If your blood has reached the boiling point by now, consider that eHarmony is, in many respects, an aberration. Many "mainstream" dating sites allow for same-sex matching as well as options for bisexuals and the transgendered (Yahoo! Personals and Craigslist are virtual rainbows of fruit flavor). Allison Clark, Match.com spokesperson and Mandy Ginsberg, VP and General Manager of their sister site Chemistry.com, discuss their long-standing spirit of inclusiveness.
Clark: "Since Match.com was first launched in 1995, the site has always accepted all people from every walk of life -- regardless of sexual orientation." Of Match.com’s fifteen million participants, seven percent are gay or lesbian. "Match.com welcomes all members of the LGBT community on our website," Clark continued. "We also encourage each and every member of Match.com to be honest and represent themselves appropriately about who they are and what they’re looking for."

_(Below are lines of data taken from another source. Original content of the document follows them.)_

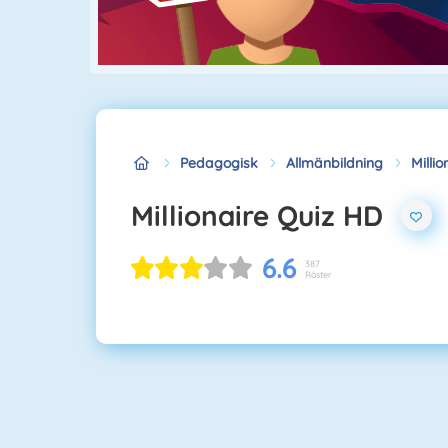
Pedagogisk
Allmänbildning
Milli
Millionaire Quiz HD
6.6
387
Röster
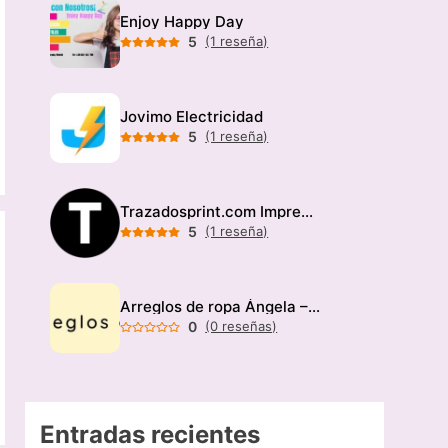
Enjoy Happy Day
5
(1 reseña)
Jovimo Electricidad
5
(1 reseña)
Trazadosprint.com Imprenta
5
(1 reseña)
Arreglos de ropa Ángela – Modista
0
(0 reseñas)
Entradas recientes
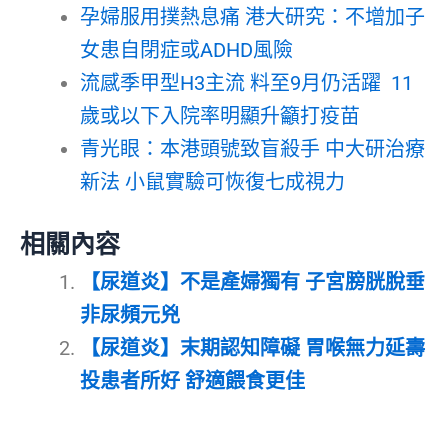
孕婦服用撲熱息痛 港大研究：不增加子
女患自閉症或ADHD風險
流感季甲型H3主流 料至9月仍活躍 11
歲或以下入院率明顯升籲打疫苗
青光眼：本港頭號致盲殺手 中大研治療
新法 小鼠實驗可恢復七成視力
相關內容
【尿道炎】不是產婦獨有 子宮膀胱脫垂
非尿頻元兇
【尿道炎】末期認知障礙 胃喉無力延壽
投患者所好 舒適餵食更佳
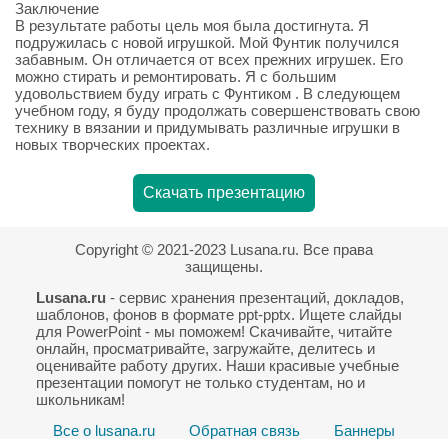
Заключение
В результате работы цель моя была достигнута. Я
подружилась с новой игрушкой. Мой Фунтик получился
забавным. Он отличается от всех прежних игрушек. Его
можно стирать и ремонтировать. Я с большим
удовольствием буду играть с Фунтиком . В следующем
учебном году, я буду продолжать совершенствовать свою
технику в вязании и придумывать различные игрушки в
новых творческих проектах.
Скачать презентацию
Copyright © 2021-2023 Lusana.ru. Все права
защищены.
Lusana.ru
- сервис хранения презентаций, докладов,
шаблонов, фонов в формате ppt-pptx. Ищете слайды
для PowerPoint - мы поможем! Скачивайте, читайте
онлайн, просматривайте, загружайте, делитесь и
оценивайте работу других. Наши красивые учебные
презентации помогут не только студентам, но и
школьникам!
Все о lusana.ru
Обратная связь
Баннеры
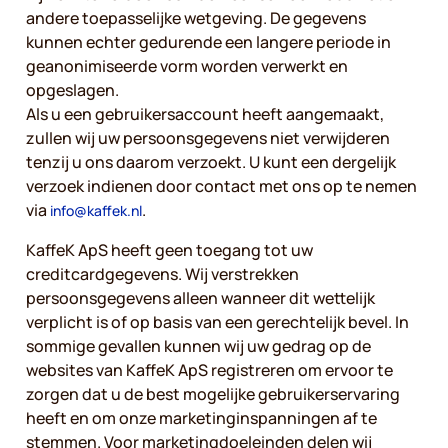
andere toepasselijke wetgeving. De gegevens
kunnen echter gedurende een langere periode in
geanonimiseerde vorm worden verwerkt en
opgeslagen.
Als u een gebruikersaccount heeft aangemaakt,
zullen wij uw persoonsgegevens niet verwijderen
tenzij u ons daarom verzoekt. U kunt een dergelijk
verzoek indienen door contact met ons op te nemen
via
.
info@kaffek.nl
KaffeK ApS heeft geen toegang tot uw
creditcardgegevens. Wij verstrekken
persoonsgegevens alleen wanneer dit wettelijk
verplicht is of op basis van een gerechtelijk bevel. In
sommige gevallen kunnen wij uw gedrag op de
websites van KaffeK ApS registreren om ervoor te
zorgen dat u de best mogelijke gebruikerservaring
heeft en om onze marketinginspanningen af te
stemmen. Voor marketingdoeleinden delen wij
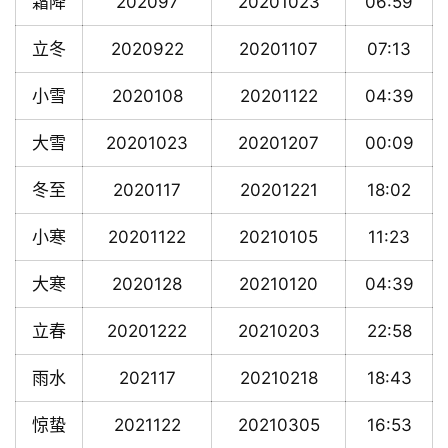
霜降
202097
20201023
06:59
立冬
2020922
20201107
07:13
小雪
2020108
20201122
04:39
大雪
20201023
20201207
00:09
冬至
2020117
20201221
18:02
小寒
20201122
20210105
11:23
大寒
2020128
20210120
04:39
立春
20201222
20210203
22:58
雨水
202117
20210218
18:43
惊蛰
2021122
20210305
16:53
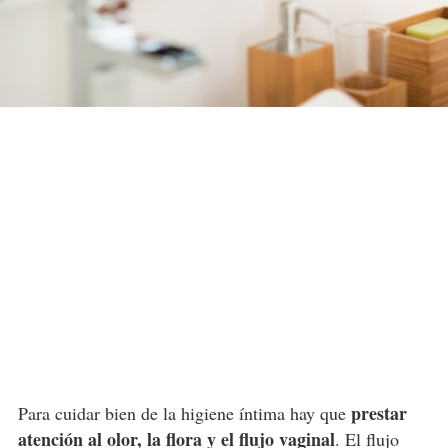
prestar
Para cuidar bien de la higiene íntima hay que
atención al olor, la flora y el flujo vaginal
. El flujo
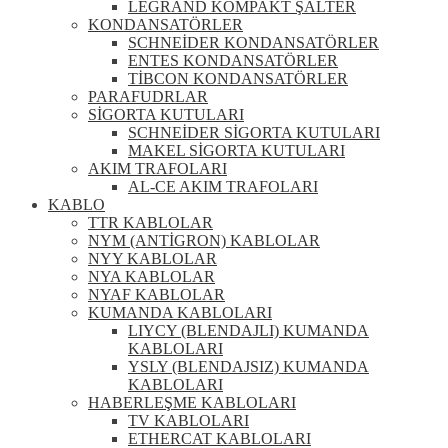
LEGRAND KOMPAKT ŞALTER
KONDANSATÖRLER
SCHNEİDER KONDANSATÖRLER
ENTES KONDANSATÖRLER
TİBCON KONDANSATÖRLER
PARAFUDRLAR
SİGORTA KUTULARI
SCHNEİDER SİGORTA KUTULARI
MAKEL SİGORTA KUTULARI
AKIM TRAFOLARI
AL-CE AKIM TRAFOLARI
KABLO
TTR KABLOLAR
NYM (ANTİGRON) KABLOLAR
NYY KABLOLAR
NYA KABLOLAR
NYAF KABLOLAR
KUMANDA KABLOLARI
LIYCY (BLENDAJLI) KUMANDA
KABLOLARI
YSLY (BLENDAJSIZ) KUMANDA
KABLOLARI
HABERLEŞME KABLOLARI
TV KABLOLARI
ETHERCAT KABLOLARI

Ginsberg cites the fact that at Chemistry.com, "Ten percent of our site is gay and lesbian," while emphasizing their research is showing "similar trends across the hetero and gay populations. The one commonality is people are committed to finding a serious, lasting relationship."
Chemistry.com’s inclusive nature recently came to light in a high profile ad campaign that poked fun at eHarmony.

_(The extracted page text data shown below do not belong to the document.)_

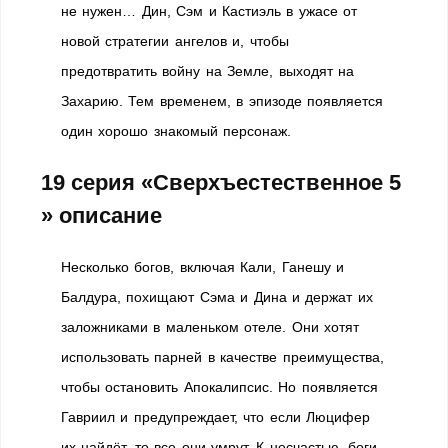
не нужен… Дин, Сэм и Кастиэль в ужасе от
новой стратегии ангелов и, чтобы
предотвратить войну на Земле, выходят на
Захарию. Тем временем, в эпизоде появляется
один хорошо знакомый персонаж.
19 серия «Сверхъестественное 5
» описание
Несколько богов, включая Кали, Ганешу и
Балдура, похищают Сэма и Дина и держат их
заложниками в маленьком отеле. Они хотят
использовать парней в качестве преимущества,
чтобы остановить Апокалипсис. Но появляется
Гавриил и предупреждает, что если Люцифер
их найдёт, то все они умрут. К несчастью, боги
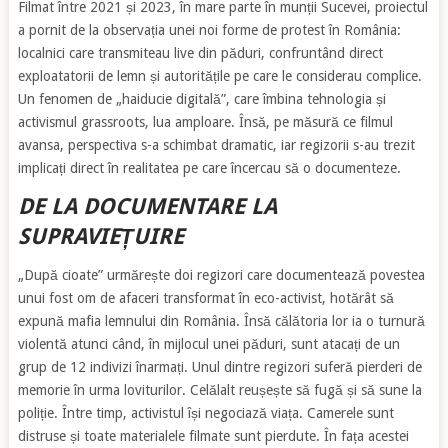
Filmat între 2021 și 2023, în mare parte în munții Sucevei, proiectul
a pornit de la observația unei noi forme de protest în România:
localnici care transmiteau live din păduri, confruntând direct
exploatatorii de lemn și autoritățile pe care le considerau complice.
Un fenomen de „haiducie digitală”, care îmbina tehnologia și
activismul grassroots, lua amploare. Însă, pe măsură ce filmul
avansa, perspectiva s-a schimbat dramatic, iar regizorii s-au trezit
implicați direct în realitatea pe care încercau să o documenteze.
DE LA DOCUMENTARE LA
SUPRAVIEȚUIRE
„După cioate” urmărește doi regizori care documentează povestea
unui fost om de afaceri transformat în eco-activist, hotărât să
expună mafia lemnului din România. Însă călătoria lor ia o turnură
violentă atunci când, în mijlocul unei păduri, sunt atacați de un
grup de 12 indivizi înarmați. Unul dintre regizori suferă pierderi de
memorie în urma loviturilor. Celălalt reușește să fugă și să sune la
poliție. Între timp, activistul își negociază viața. Camerele sunt
distruse și toate materialele filmate sunt pierdute. În fața acestei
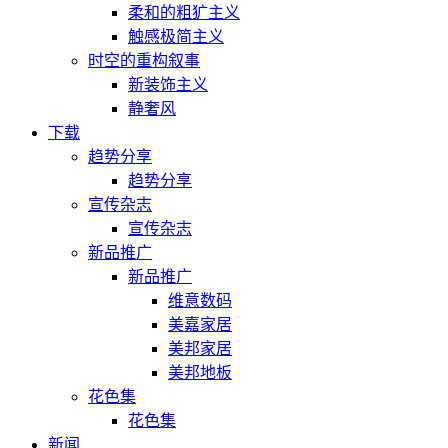
柔和的粗犷主义
触感极简主义
时空的重构叙事
新装饰主义
静奢风
下载
趋势分享
趋势分享
宣传杂志
宣传杂志
新品推广
新品推广
维意数码
美嘉家居
美邦家居
美邦地板
花色集
花色集
新闻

Ginsberg: "About a year and a half ago, we heard from people who were rejected from sites because they were looking for same sex relationships." That inspired them to launch the "Come As You Are" (aka "Rejected by eHarmony") ad campaign, which continues to be a visible presence on LGBT web sites. The campaign, which "playfully satirizes the exclusionary nature of eHarmony by depicting men and women who wonder aloud why they have been rejected by this site" hit a nerve among queer consumers and media watchdogs.
Ginsberg justifiably gushes: "What was so shocking to me was in my years of marketing, I’ve never gone through a national campaign with people thanking us for exposing the practices of other businesses." The campaign has been nominated for a GLAAD award in the electronic advertising category (specifically, for their "Nope, Still Gay" TV ad).
Ginsberg: "For us, companies should be judged by their practices, not just their products. We believe in being very transparent, and this attitude has resonated."